The median income for a household in the county was $43,965, and the median income for a family was $56,559. Males had a median income of $45,680 versus $34,991 for females. The per capita income for the county was $24,828. About 11.7% of families and 15.7% of the population were below the poverty line, including 22.7% of those under age 18 and 8.7% of those aged 65 or over.

===2000 census===
As of the census of 2000, there were 559,062 people, 229,229 households, and 146,935 families living in the county. The population density was 1,211 /mi2. There were 248,443 housing units at an average density of 538 /mi2. The racial makeup of the county was 76.57% White, 19.86% Black or African American, 0.23% Native American, 1.31% Asian, 0.04% Pacific Islander, 0.49% from other races, and 1.51% from two or more races. 1.27% of the population were Hispanic or Latino of any race.

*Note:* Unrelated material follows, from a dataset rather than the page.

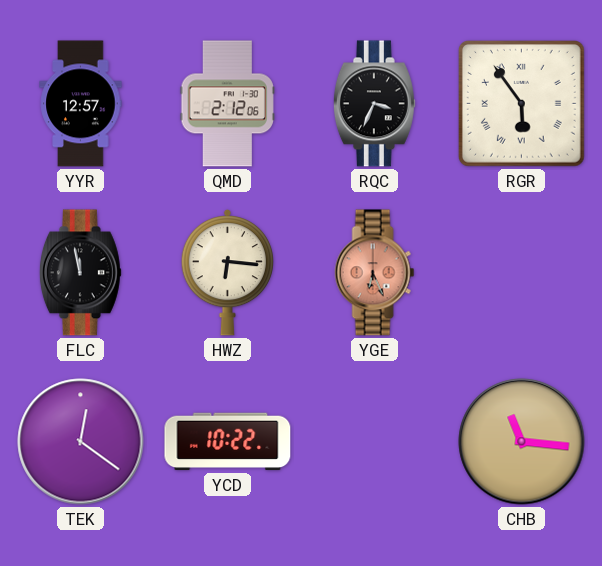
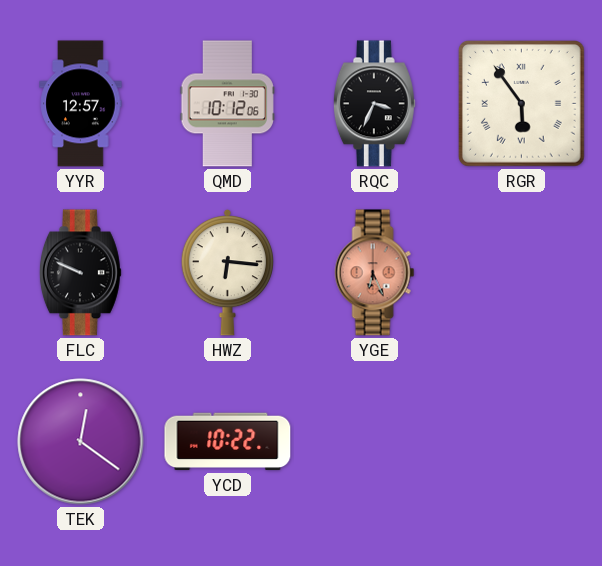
QMD: 2:12 -> 10:12
FLC: 11:58 -> 9:49
CHB: 11:16 -> none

There were 229,229 households, out of which 29.60% had children under the age of 18 living with them, 46.30% were married couples living together, 13.80% had a female householder with no husband present, and 35.90% were non-families. 30.40% of all households were made up of individuals, and 10.10% had someone living alone who was 65 years of age or older. The average household size was 2.37, and the average family size was 2.96.

In the county, the population was spread out, with 24.70% under the age of 18, 9.70% from 18 to 24, 29.00% from 25 to 44, 22.90% from 45 to 64, and 13.70% who were 65 years of age or older. The median age was 36 years. For every 100 females, there were 92.30 males. For every 100 females age 18 and over, there were 88.60 males.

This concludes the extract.